I suspect that the main reason for middling ratings is that the humor isn't great. Blue Sky seems to combine a DreamWorks attitude with the zippy movements of Columbia Pictures animations, which feels dopier than average despite little vulgarity. While not as ludicrous as later Ice Age entries, Ferdinand pushes the bounds of physics and biology (e.g., impossible colorations) just enough to merit a fantasy tag on IMDb, so I obliged as well. Once in a while, we get a choice line, but the Highland bull (David Tennant) saying, "Put that in your kilt and smoke it," doesn't make much sense.

Accents are an issue, to be sure. Apart from the mockery of Scots and Germans, which is more tiresome than offensive, I'm concerned about the scarcity of Spanish accents in a setting that the makers tried so hard to make look like Spain, complete with snippets of Spanish text. The animals may have the same excuse as the rats in Ratatouille, but too few of the ostensibly native humans don't sound American.
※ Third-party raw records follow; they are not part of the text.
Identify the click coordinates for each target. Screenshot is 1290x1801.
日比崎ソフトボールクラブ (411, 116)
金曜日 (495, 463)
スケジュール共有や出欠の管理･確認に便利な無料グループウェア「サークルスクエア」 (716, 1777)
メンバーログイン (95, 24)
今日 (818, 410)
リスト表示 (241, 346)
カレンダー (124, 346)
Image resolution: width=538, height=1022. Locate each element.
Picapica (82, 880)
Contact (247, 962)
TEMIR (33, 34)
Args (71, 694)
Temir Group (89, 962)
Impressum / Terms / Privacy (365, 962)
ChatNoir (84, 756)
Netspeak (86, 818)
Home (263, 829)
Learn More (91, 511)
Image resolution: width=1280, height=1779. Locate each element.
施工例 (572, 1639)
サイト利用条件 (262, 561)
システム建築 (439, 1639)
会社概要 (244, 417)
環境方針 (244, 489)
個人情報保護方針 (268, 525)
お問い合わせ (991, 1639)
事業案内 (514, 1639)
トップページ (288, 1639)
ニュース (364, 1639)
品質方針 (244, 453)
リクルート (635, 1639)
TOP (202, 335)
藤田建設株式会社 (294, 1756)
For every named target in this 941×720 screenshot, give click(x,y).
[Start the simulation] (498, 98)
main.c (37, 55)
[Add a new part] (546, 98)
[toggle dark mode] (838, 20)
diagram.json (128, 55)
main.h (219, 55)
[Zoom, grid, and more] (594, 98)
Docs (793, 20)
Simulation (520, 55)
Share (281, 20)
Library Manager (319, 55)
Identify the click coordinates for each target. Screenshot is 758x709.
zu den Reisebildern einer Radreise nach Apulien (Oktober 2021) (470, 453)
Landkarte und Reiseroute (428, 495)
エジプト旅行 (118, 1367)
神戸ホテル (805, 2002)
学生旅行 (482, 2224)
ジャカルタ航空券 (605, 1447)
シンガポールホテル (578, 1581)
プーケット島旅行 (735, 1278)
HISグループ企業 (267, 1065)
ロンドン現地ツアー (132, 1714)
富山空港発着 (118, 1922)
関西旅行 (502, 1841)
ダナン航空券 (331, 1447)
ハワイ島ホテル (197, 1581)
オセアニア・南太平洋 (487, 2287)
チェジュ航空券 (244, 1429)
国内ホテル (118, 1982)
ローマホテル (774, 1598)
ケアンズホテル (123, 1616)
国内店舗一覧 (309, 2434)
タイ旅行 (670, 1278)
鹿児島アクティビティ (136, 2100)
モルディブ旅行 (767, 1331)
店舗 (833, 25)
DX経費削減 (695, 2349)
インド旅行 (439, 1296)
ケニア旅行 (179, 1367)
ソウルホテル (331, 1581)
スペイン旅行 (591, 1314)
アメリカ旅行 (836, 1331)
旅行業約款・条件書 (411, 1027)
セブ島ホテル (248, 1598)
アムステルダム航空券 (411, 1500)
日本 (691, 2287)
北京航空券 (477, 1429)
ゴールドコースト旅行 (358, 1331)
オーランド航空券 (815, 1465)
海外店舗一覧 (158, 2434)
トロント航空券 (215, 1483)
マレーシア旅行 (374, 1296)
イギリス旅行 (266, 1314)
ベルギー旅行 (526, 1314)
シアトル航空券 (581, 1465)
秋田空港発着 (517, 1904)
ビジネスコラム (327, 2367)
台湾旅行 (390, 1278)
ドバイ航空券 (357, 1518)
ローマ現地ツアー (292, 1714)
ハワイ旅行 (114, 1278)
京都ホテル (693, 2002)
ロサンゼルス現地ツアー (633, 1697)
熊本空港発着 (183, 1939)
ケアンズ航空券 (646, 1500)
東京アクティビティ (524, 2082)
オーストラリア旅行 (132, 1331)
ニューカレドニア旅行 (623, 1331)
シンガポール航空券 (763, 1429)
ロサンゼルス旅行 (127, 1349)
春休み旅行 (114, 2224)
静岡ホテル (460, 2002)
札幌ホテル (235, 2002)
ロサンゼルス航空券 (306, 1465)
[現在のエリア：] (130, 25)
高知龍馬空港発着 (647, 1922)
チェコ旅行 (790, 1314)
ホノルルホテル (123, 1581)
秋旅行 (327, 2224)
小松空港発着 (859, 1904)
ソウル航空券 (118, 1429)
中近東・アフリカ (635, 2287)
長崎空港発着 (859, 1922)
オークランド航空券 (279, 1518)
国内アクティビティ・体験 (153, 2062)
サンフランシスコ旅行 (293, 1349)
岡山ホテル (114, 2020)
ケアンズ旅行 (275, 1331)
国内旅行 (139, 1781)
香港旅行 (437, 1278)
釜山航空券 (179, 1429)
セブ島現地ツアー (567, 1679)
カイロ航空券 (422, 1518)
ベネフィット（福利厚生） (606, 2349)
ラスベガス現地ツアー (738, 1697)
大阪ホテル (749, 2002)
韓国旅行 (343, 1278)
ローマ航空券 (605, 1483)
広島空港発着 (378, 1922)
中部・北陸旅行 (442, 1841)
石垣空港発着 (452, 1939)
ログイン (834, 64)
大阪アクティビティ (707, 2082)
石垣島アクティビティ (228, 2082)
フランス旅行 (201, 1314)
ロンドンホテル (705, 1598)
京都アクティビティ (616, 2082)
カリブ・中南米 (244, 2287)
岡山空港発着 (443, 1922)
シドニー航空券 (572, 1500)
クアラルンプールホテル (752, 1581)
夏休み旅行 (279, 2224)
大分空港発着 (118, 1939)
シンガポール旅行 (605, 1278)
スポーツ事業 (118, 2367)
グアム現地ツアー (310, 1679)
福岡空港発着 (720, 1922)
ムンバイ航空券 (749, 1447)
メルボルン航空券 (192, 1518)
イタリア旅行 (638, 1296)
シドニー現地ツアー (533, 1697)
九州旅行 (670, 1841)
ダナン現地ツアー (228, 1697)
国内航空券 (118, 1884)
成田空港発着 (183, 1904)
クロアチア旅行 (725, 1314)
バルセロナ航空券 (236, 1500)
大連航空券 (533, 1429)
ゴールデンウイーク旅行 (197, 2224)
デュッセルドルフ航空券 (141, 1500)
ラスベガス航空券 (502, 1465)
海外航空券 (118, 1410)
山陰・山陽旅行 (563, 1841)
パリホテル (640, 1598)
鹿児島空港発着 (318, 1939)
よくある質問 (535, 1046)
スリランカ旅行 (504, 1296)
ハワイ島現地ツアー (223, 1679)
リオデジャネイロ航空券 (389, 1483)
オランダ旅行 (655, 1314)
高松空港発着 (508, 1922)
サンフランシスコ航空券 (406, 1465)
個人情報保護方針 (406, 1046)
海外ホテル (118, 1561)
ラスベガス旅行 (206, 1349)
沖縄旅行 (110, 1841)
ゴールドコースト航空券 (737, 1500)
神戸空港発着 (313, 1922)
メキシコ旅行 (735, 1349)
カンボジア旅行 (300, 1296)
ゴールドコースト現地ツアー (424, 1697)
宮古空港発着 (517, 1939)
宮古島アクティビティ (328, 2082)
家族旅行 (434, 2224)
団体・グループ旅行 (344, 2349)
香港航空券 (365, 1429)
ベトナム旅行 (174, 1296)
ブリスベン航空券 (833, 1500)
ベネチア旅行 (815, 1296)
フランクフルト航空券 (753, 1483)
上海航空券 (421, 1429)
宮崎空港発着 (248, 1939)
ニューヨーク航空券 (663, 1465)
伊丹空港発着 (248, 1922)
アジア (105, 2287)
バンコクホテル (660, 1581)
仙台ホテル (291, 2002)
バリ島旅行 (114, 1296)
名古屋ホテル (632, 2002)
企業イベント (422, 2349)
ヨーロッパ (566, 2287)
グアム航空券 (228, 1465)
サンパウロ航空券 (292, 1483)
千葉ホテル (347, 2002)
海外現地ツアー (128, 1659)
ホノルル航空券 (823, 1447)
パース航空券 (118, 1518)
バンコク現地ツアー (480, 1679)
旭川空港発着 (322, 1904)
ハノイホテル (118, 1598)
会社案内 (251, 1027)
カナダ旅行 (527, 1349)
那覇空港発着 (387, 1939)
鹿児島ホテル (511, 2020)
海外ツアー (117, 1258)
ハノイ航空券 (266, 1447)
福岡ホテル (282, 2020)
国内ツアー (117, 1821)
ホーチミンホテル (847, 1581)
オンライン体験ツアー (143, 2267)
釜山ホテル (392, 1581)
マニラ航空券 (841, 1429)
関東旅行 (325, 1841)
Another possible downside is the dubious balance between comedy and drama. Ferdinand keeps fearing for the lives of himself and others; from his perspective, there's not much to laugh at. Even as we approach the climax, the action sequences are largely antics. When things finally slow down for emotional intensity, it's potentially jarring.

On the plus side, I consider this one of the cuter talking animal pictures of late. You wouldn't think so when the focus is on hulking brutes and there isn't a spark of romance anywhere, but that may actually help to avoid a cloying quality. And Lupe, while ugly and unpopular, is clearly banking on goats' recent upsurge in online attention.

In the end, the real star is, of course, the titular toro himself. He brings the attributes that made the book a hit in the first place. He cares about everyone, no matter how adversarial. He almost never shows a trace of anger, and when he does, he gets it under control fast. If any quadruped can make a good role model for us, he can. Dang, now I kinda wish I could adopt him.

One sign that I enjoyed the movie overall: I checked out all the DVD extras. There are quite a few, some made for kids and other more with adults in mind.

Ferdinand didn't stand a chance against Coco, but I do think it was worthy of the top five for the year. Better than a couple threequels, anyway. I find it about average for Blue Sky, and I'm content to let that be my final viewing of the studio's fare.